Below are some entries. Copy each line in them that holds "Polyamid".

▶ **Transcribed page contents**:
■ ■ ■
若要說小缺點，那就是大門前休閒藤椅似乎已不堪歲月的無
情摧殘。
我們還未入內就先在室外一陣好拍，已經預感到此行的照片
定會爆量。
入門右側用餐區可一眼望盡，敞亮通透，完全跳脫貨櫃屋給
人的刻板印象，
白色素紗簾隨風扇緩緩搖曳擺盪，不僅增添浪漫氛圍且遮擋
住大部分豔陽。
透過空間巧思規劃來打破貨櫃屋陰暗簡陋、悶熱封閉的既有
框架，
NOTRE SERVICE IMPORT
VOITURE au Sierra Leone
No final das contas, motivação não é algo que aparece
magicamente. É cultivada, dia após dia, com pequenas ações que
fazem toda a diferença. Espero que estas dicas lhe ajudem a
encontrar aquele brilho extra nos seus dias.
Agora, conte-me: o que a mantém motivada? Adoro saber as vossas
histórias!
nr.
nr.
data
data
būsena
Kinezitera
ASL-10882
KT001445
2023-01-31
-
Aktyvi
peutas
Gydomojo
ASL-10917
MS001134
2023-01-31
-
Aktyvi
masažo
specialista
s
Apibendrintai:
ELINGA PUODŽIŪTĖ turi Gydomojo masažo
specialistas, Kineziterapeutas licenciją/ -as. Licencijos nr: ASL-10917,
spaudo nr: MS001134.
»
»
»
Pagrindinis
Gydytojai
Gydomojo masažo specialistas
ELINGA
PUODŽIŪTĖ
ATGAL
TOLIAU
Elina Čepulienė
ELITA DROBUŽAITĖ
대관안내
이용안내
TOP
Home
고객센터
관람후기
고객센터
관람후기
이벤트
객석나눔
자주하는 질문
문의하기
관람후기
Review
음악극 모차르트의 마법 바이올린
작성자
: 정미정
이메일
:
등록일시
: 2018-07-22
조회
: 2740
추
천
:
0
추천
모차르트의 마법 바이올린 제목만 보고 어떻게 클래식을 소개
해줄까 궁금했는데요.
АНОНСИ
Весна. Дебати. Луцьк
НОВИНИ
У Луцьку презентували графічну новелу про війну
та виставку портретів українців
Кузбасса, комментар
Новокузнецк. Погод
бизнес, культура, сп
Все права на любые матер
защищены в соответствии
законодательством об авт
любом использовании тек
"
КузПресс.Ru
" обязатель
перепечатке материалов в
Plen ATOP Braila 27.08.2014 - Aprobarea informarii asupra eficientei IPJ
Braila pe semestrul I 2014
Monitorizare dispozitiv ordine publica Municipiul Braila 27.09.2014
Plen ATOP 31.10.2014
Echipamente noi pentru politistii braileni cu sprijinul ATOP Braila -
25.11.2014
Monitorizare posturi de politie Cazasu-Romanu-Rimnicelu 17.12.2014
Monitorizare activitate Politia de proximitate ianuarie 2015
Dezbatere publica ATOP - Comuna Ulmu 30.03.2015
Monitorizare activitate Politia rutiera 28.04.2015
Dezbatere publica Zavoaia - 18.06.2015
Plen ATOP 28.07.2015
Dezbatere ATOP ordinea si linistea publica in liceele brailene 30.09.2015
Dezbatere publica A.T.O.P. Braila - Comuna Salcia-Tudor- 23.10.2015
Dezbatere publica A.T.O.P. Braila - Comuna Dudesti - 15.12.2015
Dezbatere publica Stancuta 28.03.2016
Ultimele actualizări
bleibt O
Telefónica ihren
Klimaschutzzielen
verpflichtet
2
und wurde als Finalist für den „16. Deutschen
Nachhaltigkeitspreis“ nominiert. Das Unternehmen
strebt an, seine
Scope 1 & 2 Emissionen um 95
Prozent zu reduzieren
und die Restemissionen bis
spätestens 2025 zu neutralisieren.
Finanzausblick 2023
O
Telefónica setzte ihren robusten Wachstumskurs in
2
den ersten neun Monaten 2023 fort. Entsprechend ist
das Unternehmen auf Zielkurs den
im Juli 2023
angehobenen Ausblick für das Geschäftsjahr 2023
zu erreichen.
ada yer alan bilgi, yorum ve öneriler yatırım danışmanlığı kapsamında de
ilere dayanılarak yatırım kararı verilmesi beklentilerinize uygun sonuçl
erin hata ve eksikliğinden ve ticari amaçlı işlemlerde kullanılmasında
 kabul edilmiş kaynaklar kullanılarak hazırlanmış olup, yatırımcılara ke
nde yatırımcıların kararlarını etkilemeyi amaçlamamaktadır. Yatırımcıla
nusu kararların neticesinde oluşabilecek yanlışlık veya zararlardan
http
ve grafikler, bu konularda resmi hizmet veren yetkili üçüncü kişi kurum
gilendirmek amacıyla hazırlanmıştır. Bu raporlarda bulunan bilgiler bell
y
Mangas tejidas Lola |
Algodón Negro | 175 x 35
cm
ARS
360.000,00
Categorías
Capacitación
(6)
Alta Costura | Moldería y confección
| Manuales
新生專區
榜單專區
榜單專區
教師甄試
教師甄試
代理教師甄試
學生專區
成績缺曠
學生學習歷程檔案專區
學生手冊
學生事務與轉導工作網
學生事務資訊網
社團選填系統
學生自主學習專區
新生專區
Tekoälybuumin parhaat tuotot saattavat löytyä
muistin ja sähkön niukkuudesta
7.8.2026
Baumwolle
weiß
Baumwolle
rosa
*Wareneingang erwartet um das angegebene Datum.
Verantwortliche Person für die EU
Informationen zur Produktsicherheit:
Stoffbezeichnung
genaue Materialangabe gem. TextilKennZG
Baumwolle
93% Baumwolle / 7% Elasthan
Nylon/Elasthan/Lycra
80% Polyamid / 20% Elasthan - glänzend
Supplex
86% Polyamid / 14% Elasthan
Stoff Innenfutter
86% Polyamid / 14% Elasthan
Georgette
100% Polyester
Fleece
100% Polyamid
■ ■ ■
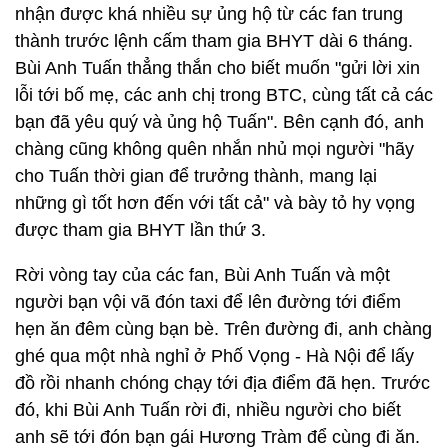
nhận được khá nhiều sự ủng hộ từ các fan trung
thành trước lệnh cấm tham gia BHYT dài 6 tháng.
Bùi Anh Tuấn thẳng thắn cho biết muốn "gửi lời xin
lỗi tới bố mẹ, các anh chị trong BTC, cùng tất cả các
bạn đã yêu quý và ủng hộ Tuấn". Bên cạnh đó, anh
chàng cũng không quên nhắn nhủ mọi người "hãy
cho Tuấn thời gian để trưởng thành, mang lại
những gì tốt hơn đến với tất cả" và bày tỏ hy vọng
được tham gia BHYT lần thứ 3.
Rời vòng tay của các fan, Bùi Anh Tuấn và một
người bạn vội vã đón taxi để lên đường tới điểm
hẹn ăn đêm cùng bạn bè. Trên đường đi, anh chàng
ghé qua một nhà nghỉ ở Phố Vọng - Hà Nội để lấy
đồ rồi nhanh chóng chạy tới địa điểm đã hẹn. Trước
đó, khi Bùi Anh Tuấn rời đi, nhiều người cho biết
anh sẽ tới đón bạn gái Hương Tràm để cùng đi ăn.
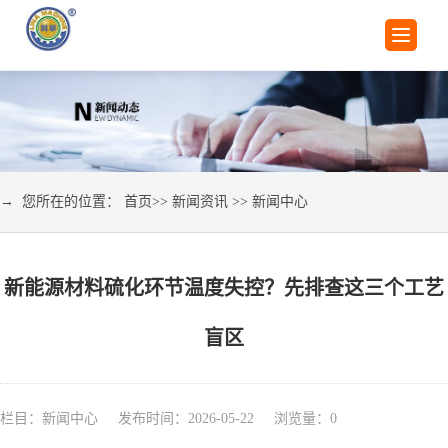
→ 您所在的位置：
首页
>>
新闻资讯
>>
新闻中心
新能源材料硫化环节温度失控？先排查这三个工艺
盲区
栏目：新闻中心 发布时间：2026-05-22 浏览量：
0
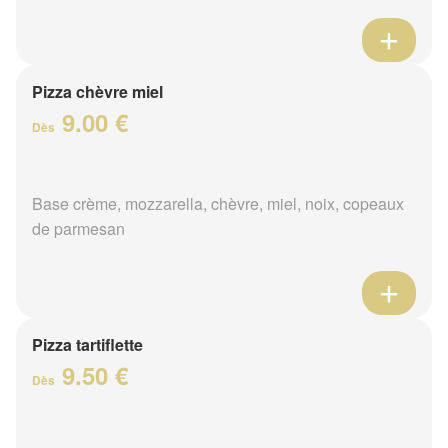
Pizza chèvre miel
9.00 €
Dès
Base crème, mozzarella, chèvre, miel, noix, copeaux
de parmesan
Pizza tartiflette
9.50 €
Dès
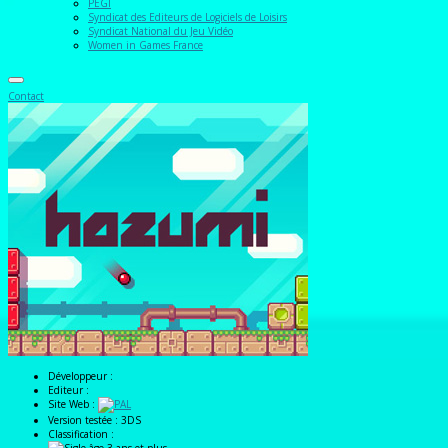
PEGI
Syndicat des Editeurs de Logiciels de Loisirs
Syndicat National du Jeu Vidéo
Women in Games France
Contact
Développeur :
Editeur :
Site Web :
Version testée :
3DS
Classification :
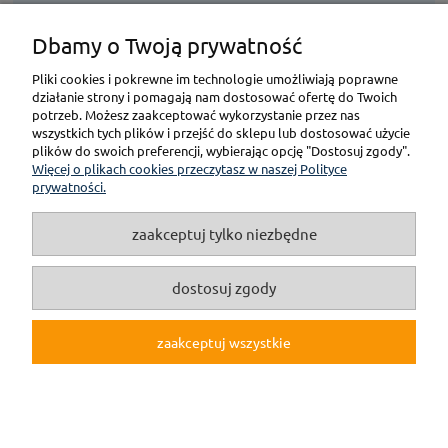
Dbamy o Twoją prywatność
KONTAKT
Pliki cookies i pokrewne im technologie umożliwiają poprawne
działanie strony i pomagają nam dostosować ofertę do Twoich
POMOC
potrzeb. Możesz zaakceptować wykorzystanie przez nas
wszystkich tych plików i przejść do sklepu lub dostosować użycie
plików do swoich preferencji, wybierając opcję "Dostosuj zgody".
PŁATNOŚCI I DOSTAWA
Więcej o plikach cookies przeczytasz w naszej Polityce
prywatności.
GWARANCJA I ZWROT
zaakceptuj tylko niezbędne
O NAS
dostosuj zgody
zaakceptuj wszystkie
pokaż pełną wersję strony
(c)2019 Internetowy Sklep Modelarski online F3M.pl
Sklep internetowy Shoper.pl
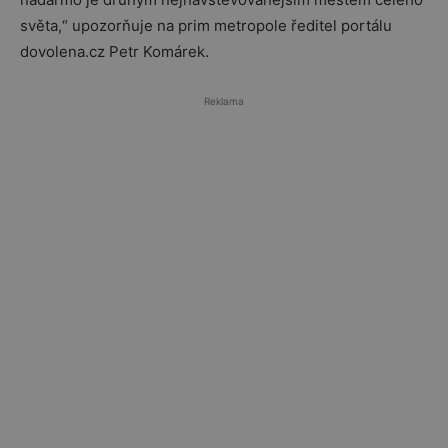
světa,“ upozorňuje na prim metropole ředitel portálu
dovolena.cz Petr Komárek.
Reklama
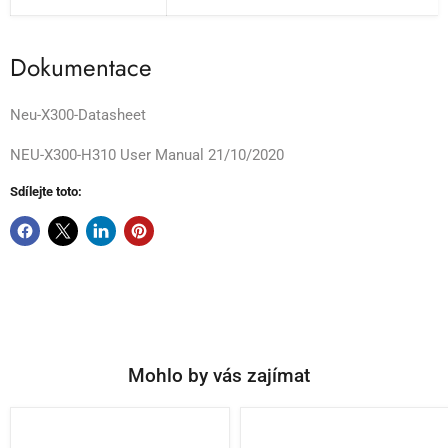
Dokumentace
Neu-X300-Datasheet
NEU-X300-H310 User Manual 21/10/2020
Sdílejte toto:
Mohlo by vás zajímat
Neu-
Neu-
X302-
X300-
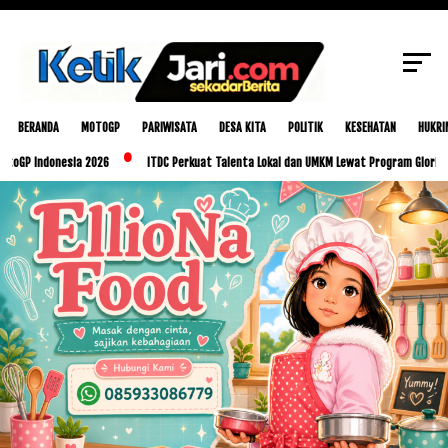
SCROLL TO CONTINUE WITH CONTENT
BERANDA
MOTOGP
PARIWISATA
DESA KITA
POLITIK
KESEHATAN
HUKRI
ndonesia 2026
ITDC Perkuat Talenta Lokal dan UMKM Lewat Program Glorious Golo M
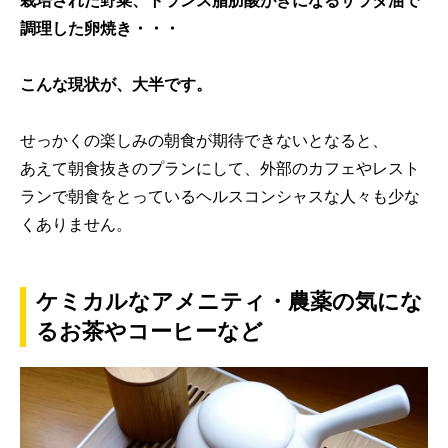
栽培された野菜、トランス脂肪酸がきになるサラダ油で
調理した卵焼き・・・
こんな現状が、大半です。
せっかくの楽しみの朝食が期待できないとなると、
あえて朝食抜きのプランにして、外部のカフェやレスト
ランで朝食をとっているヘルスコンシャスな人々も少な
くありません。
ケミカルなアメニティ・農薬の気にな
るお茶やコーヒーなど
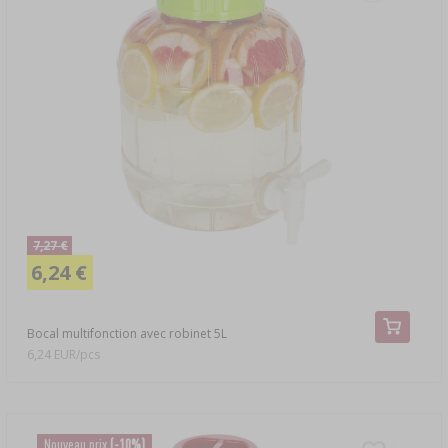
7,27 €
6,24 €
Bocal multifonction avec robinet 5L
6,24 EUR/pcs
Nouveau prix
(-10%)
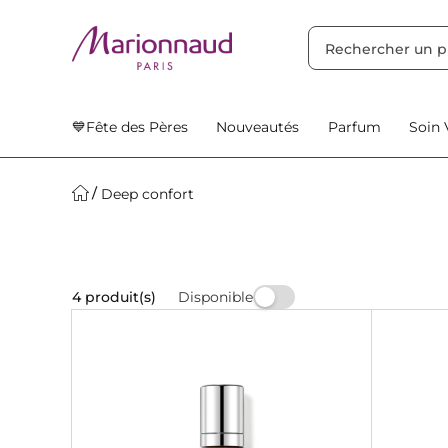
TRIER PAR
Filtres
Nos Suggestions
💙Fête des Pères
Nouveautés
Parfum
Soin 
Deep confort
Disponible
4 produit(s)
■ ■ ■
▶ **Result for this exercise**:
80% Polyamid / 20% Elasthan - glänzend
86% Polyamid / 14% Elasthan
86% Polyamid / 14% Elasthan
100% Polyamid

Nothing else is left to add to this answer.